Rosiglitazone prevents diabetes by increasing beta‐cell mass in an animal model of type 2 diabetes characterized by reduced beta‐cell mass at birth

Aim:  Interventions that preserve or increase beta‐cell mass may also prevent type 2 diabetes. Rosiglitazone prevents diabetes in people with high glucose levels who have impaired glucose tolerance and/or impaired fasting glucose. The effect of this drug on both glucose levels and beta‐cell mass was studied in a rat model of diabetes, characterized by reduced beta‐cell mass at birth with normoglycaemia, and progression to dysglycaemia with age. Methods:  Female Wistar rats were given either saline (vehicle) or nicotine during pregnancy and lactation. Offspring of saline‐exposed dams were given vehicle and offspring of nicotine‐exposed dams were randomized to receive either vehicle or rosiglitazone starting at weaning. Beta‐cell mass, proliferation and apoptosis were determined at birth and at 4 and 26 weeks of age. Glucose homeostasis was examined following sequential oral glucose tolerance tests (OGTT). Results:  Rosiglitazone treatment prevented the development of dysglycaemia in nicotine‐exposed animals.
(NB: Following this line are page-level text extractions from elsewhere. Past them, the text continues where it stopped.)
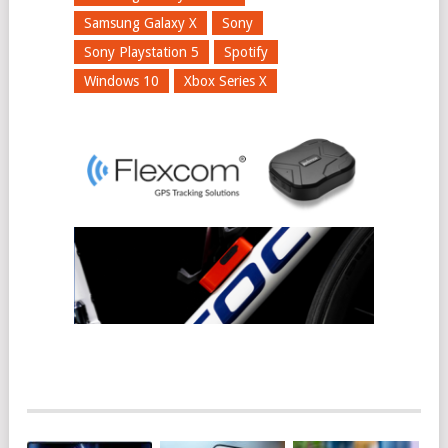
Samsung Galaxy X
Sony
Sony Playstation 5
Spotify
Windows 10
Xbox Series X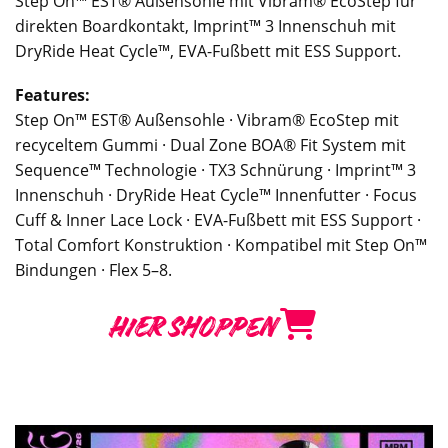
Step On™ EST® Außensohle mit Vibram® EcoStep für
direkten Boardkontakt, Imprint™ 3 Innenschuh mit
DryRide Heat Cycle™, EVA-Fußbett mit ESS Support.
Features:
Step On™ EST® Außensohle · Vibram® EcoStep mit
recyceltem Gummi · Dual Zone BOA® Fit System mit
Sequence™ Technologie · TX3 Schnürung · Imprint™ 3
Innenschuh · DryRide Heat Cycle™ Innenfutter · Focus
Cuff & Inner Lace Lock · EVA-Fußbett mit ESS Support ·
Total Comfort Konstruktion · Kompatibel mit Step On™
Bindungen · Flex 5–8.
HIER SHOPPEN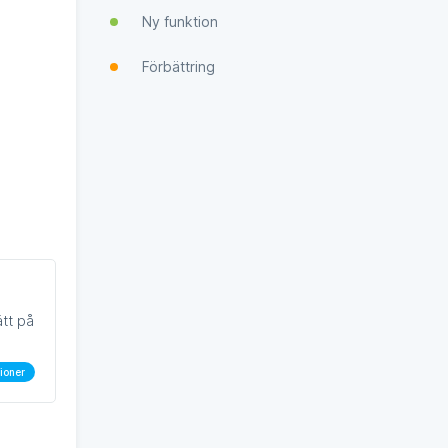
Ny funktion
Förbättring
ätt på
ioner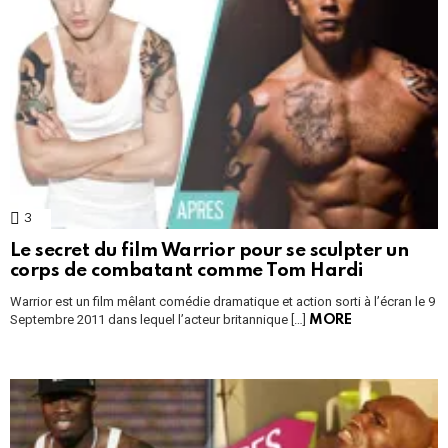
3
Comments
Le secret du film Warrior pour se sculpter un
corps de combatant comme Tom Hardi
Warrior est un film mêlant comédie dramatique et action sorti à l’écran le 9
Septembre 2011 dans lequel l’acteur britannique […]
MORE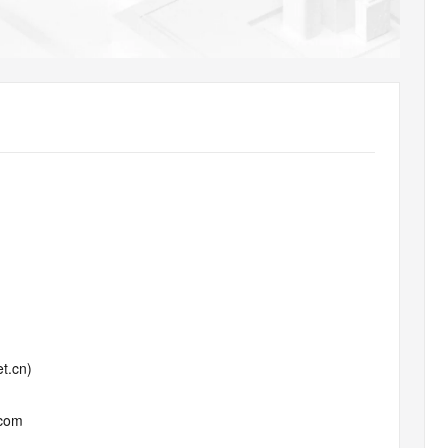
AI 应用
10分钟微调：让0.6B模型媲美235B模
多模态数据信
型
依托云原生高可用架构,实现Dify私有化部署
用1%尺寸在特定领域达到大模型90%以上效果
一个 AI 助手
超强辅助，Bol
即刻拥有 DeepSeek-R1 满血版
在企业官网、通讯软件中为客户提供 AI 客服
多种方案随心选，轻松解锁专属 DeepSeek
t.cn)
.com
The ability of rosiglitazone to preserve normoglycaemia appeared to be because of its ability to increase beta‐cell mass through a combination of enhanced beta‐cell proliferation and decreased beta‐cell apoptosis. Conclusions:  These results suggest that if rosiglitazone administration is started prior to the onset of glucometabolic abnormalities, it prevents the onset of dysglycaemia by partially restoring beta‐cell mass in animals with reduced beta‐cell mass at birth.